Task statement: Count, in the entries below, the lines in which "Спорт" occurs. Give the number, nothing more.

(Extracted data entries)
------------
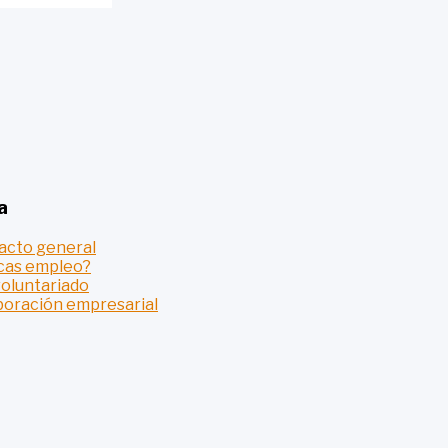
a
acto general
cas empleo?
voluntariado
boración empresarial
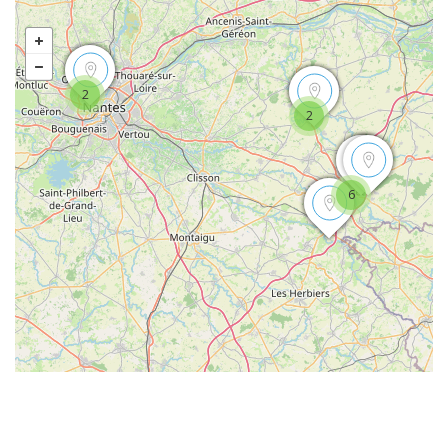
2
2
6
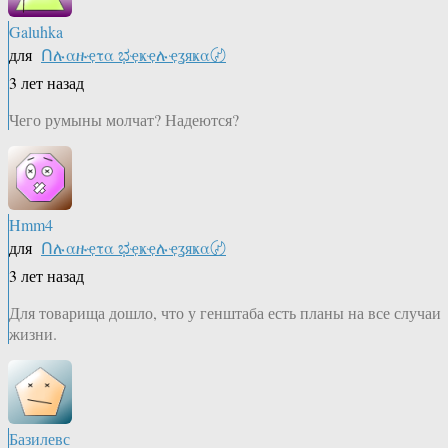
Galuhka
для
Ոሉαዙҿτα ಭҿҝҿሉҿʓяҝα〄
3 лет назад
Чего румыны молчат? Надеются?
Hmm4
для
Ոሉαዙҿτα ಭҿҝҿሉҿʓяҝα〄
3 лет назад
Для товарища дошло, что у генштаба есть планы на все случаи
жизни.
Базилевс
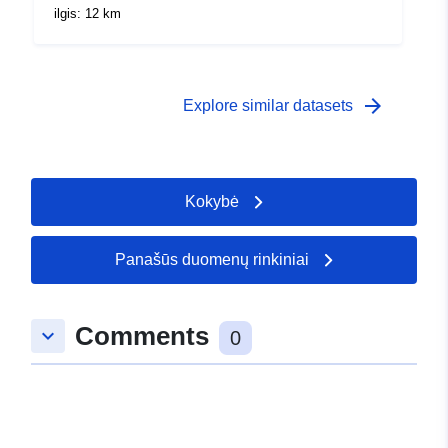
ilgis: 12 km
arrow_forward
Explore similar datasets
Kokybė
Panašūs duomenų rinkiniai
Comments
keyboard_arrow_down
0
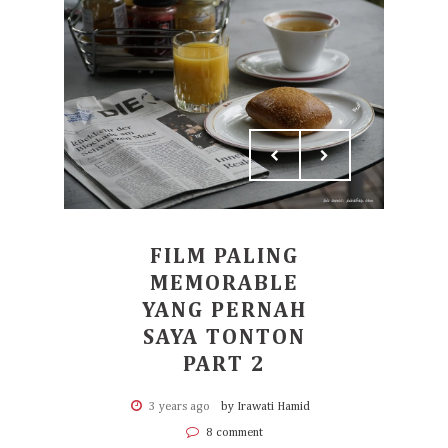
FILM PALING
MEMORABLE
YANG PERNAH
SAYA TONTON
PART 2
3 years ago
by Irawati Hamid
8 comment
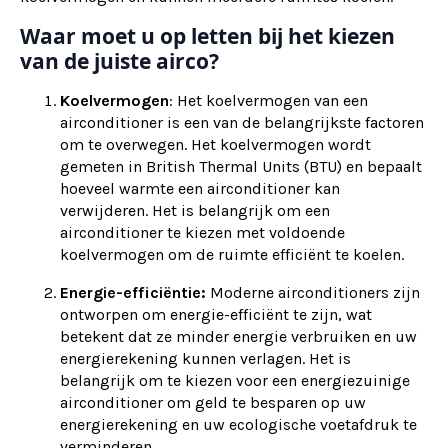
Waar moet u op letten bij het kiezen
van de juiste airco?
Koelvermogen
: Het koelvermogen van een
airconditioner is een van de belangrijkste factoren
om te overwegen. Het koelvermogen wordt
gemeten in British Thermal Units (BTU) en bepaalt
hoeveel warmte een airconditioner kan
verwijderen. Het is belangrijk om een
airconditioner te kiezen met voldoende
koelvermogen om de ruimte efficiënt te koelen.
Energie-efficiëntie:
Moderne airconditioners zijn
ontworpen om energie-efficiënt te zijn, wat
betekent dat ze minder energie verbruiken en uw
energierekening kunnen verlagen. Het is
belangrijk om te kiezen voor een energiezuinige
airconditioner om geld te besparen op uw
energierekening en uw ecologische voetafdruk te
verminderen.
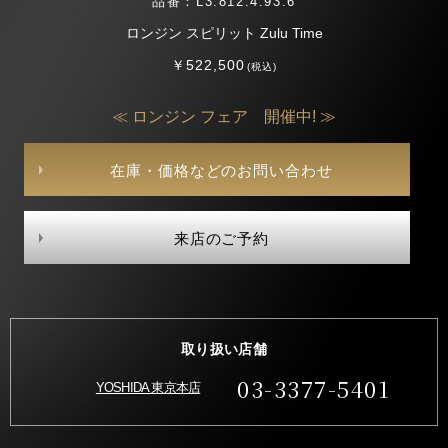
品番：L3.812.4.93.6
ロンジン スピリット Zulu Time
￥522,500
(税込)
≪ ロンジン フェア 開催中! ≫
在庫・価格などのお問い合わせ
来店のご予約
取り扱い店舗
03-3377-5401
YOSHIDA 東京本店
------------
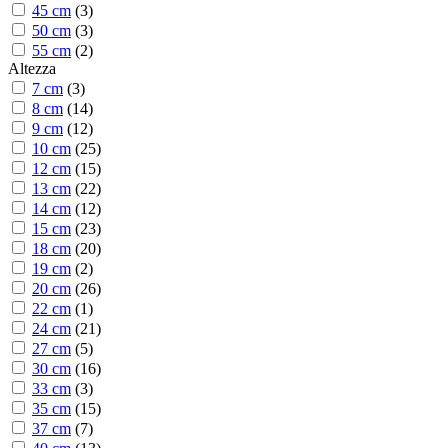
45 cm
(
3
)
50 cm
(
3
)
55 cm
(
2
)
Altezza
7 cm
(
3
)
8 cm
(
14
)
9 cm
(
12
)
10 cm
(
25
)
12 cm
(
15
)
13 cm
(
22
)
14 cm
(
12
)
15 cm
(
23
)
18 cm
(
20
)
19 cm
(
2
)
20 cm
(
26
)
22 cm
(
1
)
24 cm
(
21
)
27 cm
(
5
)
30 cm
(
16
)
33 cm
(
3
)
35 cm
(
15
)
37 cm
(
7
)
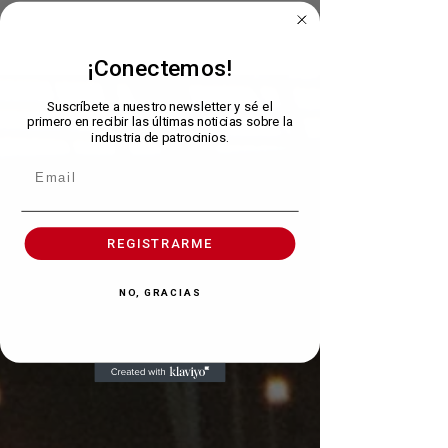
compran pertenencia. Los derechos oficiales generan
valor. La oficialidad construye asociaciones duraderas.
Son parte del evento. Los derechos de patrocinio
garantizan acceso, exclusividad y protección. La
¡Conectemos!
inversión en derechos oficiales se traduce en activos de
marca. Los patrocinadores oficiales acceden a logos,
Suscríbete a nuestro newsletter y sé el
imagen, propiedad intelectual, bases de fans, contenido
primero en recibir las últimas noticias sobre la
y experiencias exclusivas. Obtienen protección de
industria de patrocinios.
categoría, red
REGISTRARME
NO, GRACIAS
------------
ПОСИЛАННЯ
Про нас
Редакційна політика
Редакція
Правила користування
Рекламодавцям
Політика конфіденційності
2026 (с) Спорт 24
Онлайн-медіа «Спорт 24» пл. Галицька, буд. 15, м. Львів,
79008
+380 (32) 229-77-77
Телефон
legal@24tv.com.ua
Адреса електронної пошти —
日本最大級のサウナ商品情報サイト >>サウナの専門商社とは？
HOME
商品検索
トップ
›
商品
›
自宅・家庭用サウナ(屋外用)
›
------------
Answer space: 2